How many lines in the material below include the word "measurement"? Give only the number.

GIVEN RECORDS
# # # # #

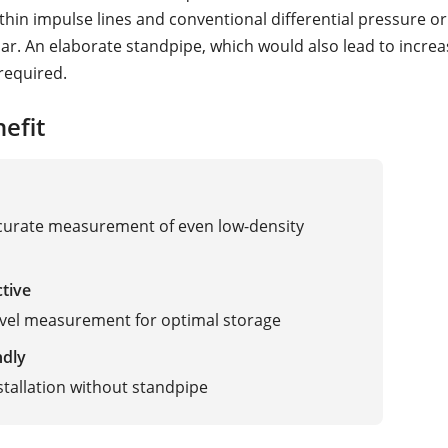
thin impulse lines and conventional differential pressure or
dar. An elaborate standpipe, which would also lead to incre
 required.
efit
curate measurement of even low-density
ctive
evel measurement for optimal storage
ndly
stallation without standpipe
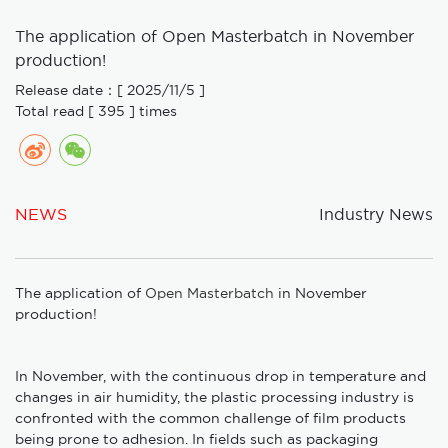
The application of Open Masterbatch in November
production!
Release date：[ 2025/11/5 ]
Total read [ 395 ] times
NEWS
Industry News
The application of
Open Masterbatch
in November
production!
In November, with the continuous drop in temperature and
changes in air humidity, the plastic processing industry is
confronted with the common challenge of film products
being prone to adhesion. In fields such as packaging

# # # # #

ANSWER TO THIS EXERCISE
2